I have a java application that makes an SSL connection to a remote server.

When I run the application from my development machine (which is geographically closer to the remote server, on a different network, and is running Win7) the connection takes less than a second to complete.

When I run the application from a production machine (Solaris) the SSL connection takes more than 10 seconds to complete.

I would like to understand what I can do to speed up this connection time.

I've switched debug tracing on (with an extended printstream that logs the elapsed time):


I can see that the majority of the lost time occurs after the client has completed the Client Change Cipher Spec, between a write and a read.

<Elapsed  [4249]ms>    *** Finished
<Elapsed  [4251]ms>    ***
<Elapsed  [4251]ms>    [write] MD5 and SHA1 hashes:  len = 16
<Elapsed  [4254]ms>    Padded plaintext before ENCRYPTION:  len = 48
<Elapsed  [4258]ms>    main, WRITE: TLSv1 Handshake, length = 48
<Elapsed [11230]ms>    main, READ: TLSv1 Change Cipher Spec, length = 1
<Elapsed [11231]ms>    JsseJce: Using cipher AES/CBC/NoPadding from provider SunJCE
<Elapsed [11360]ms>    main, READ: TLSv1 Handshake, length = 48
<Elapsed [11360]ms>    Padded plaintext after DECRYPTION:  len = 48
<Elapsed [11364]ms>    *** Finished

What options can I consider to assist speeding up the handshake?

  • Updating the JRE? The server is currently running on 1.4.2.
  • Reverse DNS? I've seen some recommendations that Reverse DNS can assist to speed up an SSL Handshake.
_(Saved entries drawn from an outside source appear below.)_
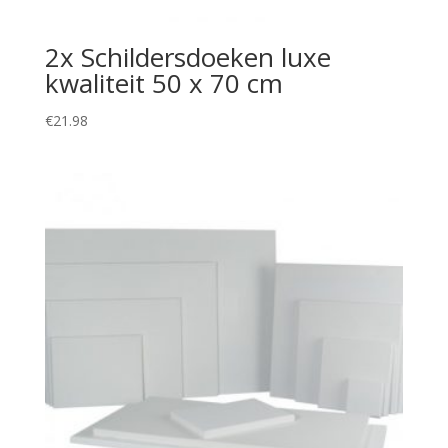
2x Schildersdoeken luxe
kwaliteit 50 x 70 cm
€
21.98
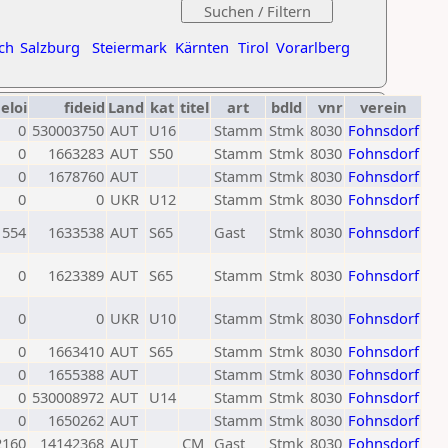
ch
Salzburg
Steiermark
Kärnten
Tirol
Vorarlberg
eloi
fideid
Land
kat
titel
art
bdld
vnr
verein
0
530003750
AUT
U16
Stamm
Stmk
8030
Fohnsdorf
0
1663283
AUT
S50
Stamm
Stmk
8030
Fohnsdorf
0
1678760
AUT
Stamm
Stmk
8030
Fohnsdorf
0
0
UKR
U12
Stamm
Stmk
8030
Fohnsdorf
1554
1633538
AUT
S65
Gast
Stmk
8030
Fohnsdorf
0
1623389
AUT
S65
Stamm
Stmk
8030
Fohnsdorf
0
0
UKR
U10
Stamm
Stmk
8030
Fohnsdorf
0
1663410
AUT
S65
Stamm
Stmk
8030
Fohnsdorf
0
1655388
AUT
Stamm
Stmk
8030
Fohnsdorf
0
530008972
AUT
U14
Stamm
Stmk
8030
Fohnsdorf
0
1650262
AUT
Stamm
Stmk
8030
Fohnsdorf
2160
14142368
AUT
CM
Gast
Stmk
8030
Fohnsdorf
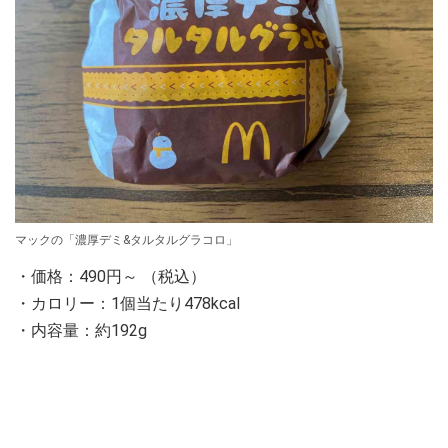
マックの「濃厚デミ&タルタルグラコロ」
・価格：490円～ （税込）
・カロリー：1個当たり478kcal
・内容量：約192g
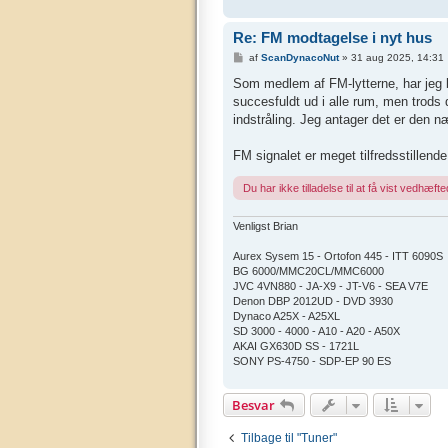
Re: FM modtagelse i nyt hus
I
af
ScanDynacoNut
»
31 aug 2025, 14:31
n
d
Som medlem af FM-lytterne, har jeg b
l
succesfuldt ud i alle rum, men trods div
æ
g
indstråling. Jeg antager det er den n
FM signalet er meget tilfredsstillende
Du har ikke tilladelse til at få vist vedhæfted
Venligst Brian
Aurex Sysem 15 - Ortofon 445 - ITT 6090S
BG 6000/MMC20CL/MMC6000
JVC 4VN880 - JA-X9 - JT-V6 - SEA V7E
Denon DBP 2012UD - DVD 3930
Dynaco A25X - A25XL
SD 3000 - 4000 - A10 - A20 - A50X
AKAI GX630D SS - 1721L
SONY PS-4750 - SDP-EP 90 ES
Besvar
Tilbage til "Tuner"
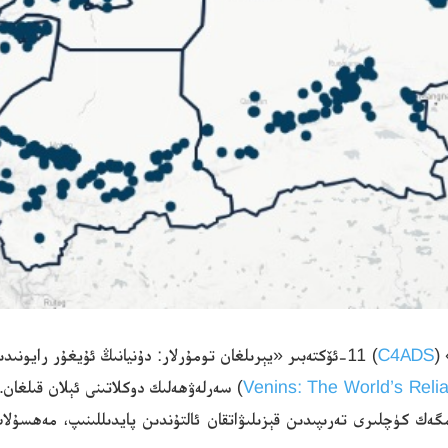
 (
C4ADS
) 11-ئۆكتەبىر «يېرىلغان تومۇرلار: دۇنيانىڭ ئۇيغۇر رايونىدىكى قېزىلما بايلىقلارغا تايىنىپ قېلىشى» (
Venins: The World’s Reli
) سەرلەۋھەلىك دوكلاتىنى ئېلان قىلغان
ك كۈچلىرى تەرىپىدىن قېزىلىۋاتقان ئالتۇندىن پايدىللىنىپ، مەھسۇلات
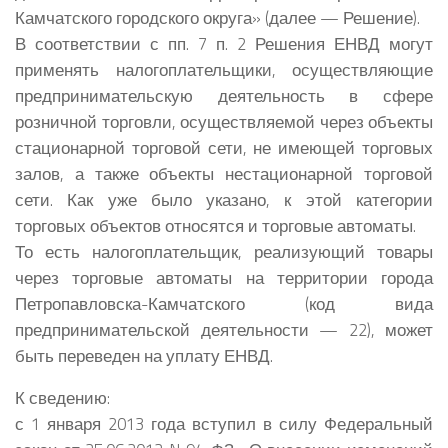
Камчатского городского округа» (далее — Решение).
В соответствии с пп. 7 п. 2 Решения ЕНВД могут
применять налогоплательщики, осуществляющие
предпринимательскую деятельность в сфере
розничной торговли, осуществляемой через объекты
стационарной торговой сети, не имеющей торговых
залов, а также объекты нестационарной торговой
сети. Как уже было указано, к этой категории
торговых объектов относятся и торговые автоматы.
То есть налогоплательщик, реализующий товары
через торговые автоматы на территории города
Петропавловска-Камчатского (код вида
предпринимательской деятельности — 22), может
быть переведен на уплату ЕНВД.
К сведению:
с 1 января 2013 года вступил в силу Федеральный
Neither my development server of the production server currently is using Reverse DNS.
  • Network troubleshooting - Indication from the network team is that the network is fine?
  • Increase CPU/Memory - Monitoring has indicated that we aren't hitting 100% of either memory or CPU during the handshake?
  • /dev/random? I've seen references that accessing /dev/random while the random data used in the handshake on solaris can be slow?

This article describes the SSL Handshake in detail – scroll down to The SSL Protocol section that has the diagram an notes explaining the 15 step process of the handshake:

This article describes shows the SSL Handshake complete with the debug messages for reference:

-- Edit
Testing on a different machine inside the problem network showed some interesting results. The first 10 steps of the SSL handshake happened twice as fast, but the delay writing during the 'finished' phase took 80% of the total elapsed handshake time.
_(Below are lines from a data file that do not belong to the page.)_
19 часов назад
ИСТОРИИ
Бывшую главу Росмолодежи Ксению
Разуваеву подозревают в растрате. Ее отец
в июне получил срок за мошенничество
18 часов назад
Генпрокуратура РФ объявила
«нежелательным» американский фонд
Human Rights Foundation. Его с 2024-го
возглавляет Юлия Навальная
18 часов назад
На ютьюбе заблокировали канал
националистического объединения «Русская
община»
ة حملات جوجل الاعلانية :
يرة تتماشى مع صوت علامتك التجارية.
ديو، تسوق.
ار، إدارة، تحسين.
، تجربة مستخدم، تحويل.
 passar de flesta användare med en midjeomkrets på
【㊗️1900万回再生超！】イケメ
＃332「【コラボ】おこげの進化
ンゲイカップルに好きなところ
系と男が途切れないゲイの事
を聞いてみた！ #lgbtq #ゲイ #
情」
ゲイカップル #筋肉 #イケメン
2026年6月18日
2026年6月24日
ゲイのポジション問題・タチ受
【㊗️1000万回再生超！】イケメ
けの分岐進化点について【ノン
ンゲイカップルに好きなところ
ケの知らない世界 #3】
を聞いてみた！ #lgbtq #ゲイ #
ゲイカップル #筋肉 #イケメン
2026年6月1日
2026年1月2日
<Elapsed  [1816]ms>    main, WRITE: TLSv1 Handshake, length = 48
<Elapsed [10078]ms>    main, READ: TLSv1 Change Cipher Spec, length = 1
  • We added a reverse DNS lookup and it appears to have given about a 20% improvement (Will retest to ensure this wasn't just an anomaly). Still looking for more improvements though.
    – Sival Dot
    Feb 23, 2012 at 22:13

2 Answers 2


Have you tried connecting from another machine at the same site, is it still as slow? Is the remote machine Solaris as well?

I would say try updating the JVM, if you can test on an identical machine first.
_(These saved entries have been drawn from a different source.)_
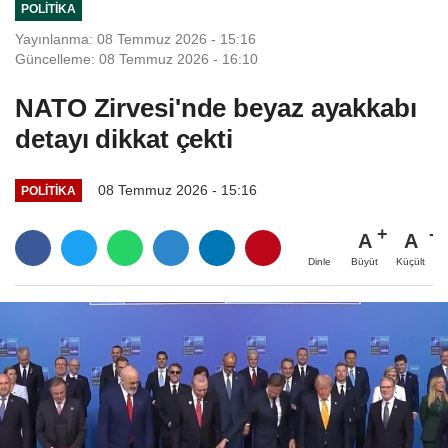
POLITIKA
Yayınlanma: 08 Temmuz 2026 - 15:16
Güncelleme: 08 Temmuz 2026 - 16:10
NATO Zirvesi'nde beyaz ayakkabı
detayı dikkat çekti
08 Temmuz 2026 - 15:16
POLITIKA
A
A
Büyüt
Küçült
Dinle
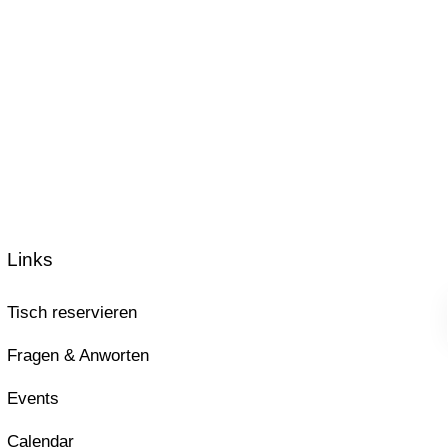
Links
Tisch reservieren
Fragen & Anworten
Events
Calendar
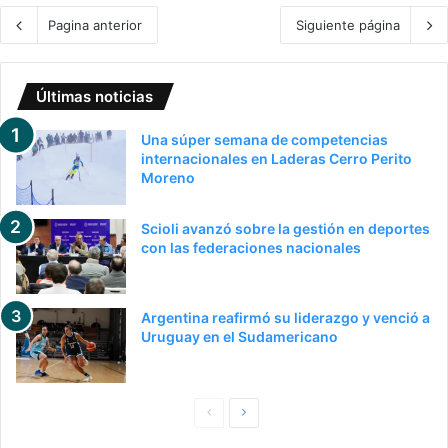
Pagina anterior
Siguiente página
Últimas noticias
Una súper semana de competencias
internacionales en Laderas Cerro Perito
Moreno
Scioli avanzó sobre la gestión en deportes
con las federaciones nacionales
Argentina reafirmó su liderazgo y venció a
Uruguay en el Sudamericano
P
S
a
i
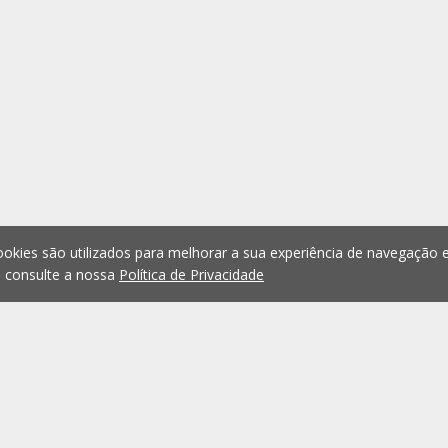
okies são utilizados para melhorar a sua experiência de navegação e
, consulte a nossa
Política de Privacidade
For reverse dns, putting an entry in /etc/hosts should be enough.

What model and OS version is the Solaris machine? Some have crypto chips you could try and see if it is enabled or not.

  • Tried another Solaris machine at same site. It is also slow which points to a network issue I guess? Upgrading the JVM is an option, but I've tested on my Dev machine with the same version and it doesn't have the same issue. I'll check the Solaris version.
    – Sival Dot
    Feb 23, 2012 at 22:57

The cause of this specific instance of this problem was a reverse DNS lookup on the server was failing.

This was triggered by a change in DNS nameservers at the client end that weren't being picked up at the server end.

This issue was able to be isolated using Wireshark on both the client and server machines, and was able to be confirmed using: dig

dig @namserverURL -x serverIP +trace

Once the DNS issues were sorted out the SSL Handshake speed was vastly improved.